Obama Shifts from 'Income Inequality' to 'Ladders of Opportunity'
President Obama has already changed his vernacular concerning his second term focus of "income inequality." He is now calling it "ladders of opportunity."
In an apparent effort to blunt criticism over his intent to engage in full-blown class warfare during his second term, Obama is softening the harsher term with a new label.
The Associated Press reports that Obama has shifted his rhetoric from "complaining" about income inequality toward language that creates an appearance that he is offering support for the middle class.
Since his December 4 economic speech where he used the word "inequality" 26 times, the word is nonexistent in subsequent posts on his website, his press releases, and his speeches.
Obama's new tact is to sound like he is "lifting people up," as Paul Begala recently said.

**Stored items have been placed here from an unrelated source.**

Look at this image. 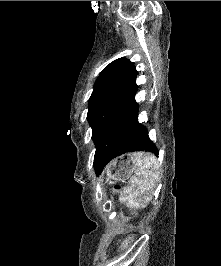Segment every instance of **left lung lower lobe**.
I'll return each mask as SVG.
<instances>
[{"label": "left lung lower lobe", "mask_w": 221, "mask_h": 266, "mask_svg": "<svg viewBox=\"0 0 221 266\" xmlns=\"http://www.w3.org/2000/svg\"><path fill=\"white\" fill-rule=\"evenodd\" d=\"M136 92L117 111L96 149L94 168L97 174L113 158L128 152L149 151L158 155L146 127L138 122Z\"/></svg>", "instance_id": "1"}]
</instances>
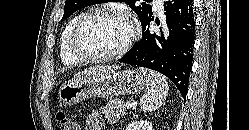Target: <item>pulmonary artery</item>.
<instances>
[{"mask_svg": "<svg viewBox=\"0 0 249 130\" xmlns=\"http://www.w3.org/2000/svg\"><path fill=\"white\" fill-rule=\"evenodd\" d=\"M154 1V6L157 10L162 11L163 7V0H153Z\"/></svg>", "mask_w": 249, "mask_h": 130, "instance_id": "pulmonary-artery-1", "label": "pulmonary artery"}]
</instances>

The President's new rhetoric will sound more like his comments on education made on January 16: "We have to make sure that there are new ladders of opportunity into the middle class, and that those ladders--the rungs on those ladders are solid and accessible for more people."
In that same January speech, Obama claimed he'd work with Congress to offer those "new ladders of opportunity," but he also warned again that he'll go around Congress if he doesn't get his way.
"Now, I’m going to be working with Congress where I can to accomplish this," Obama said, "but I’m also going to act on my own if Congress is deadlocked. I’ve got a pen to take executive actions where Congress won’t, and I’ve got a telephone to rally folks around the country on this mission."
It seems the new rhetoric doesn't differ from the old.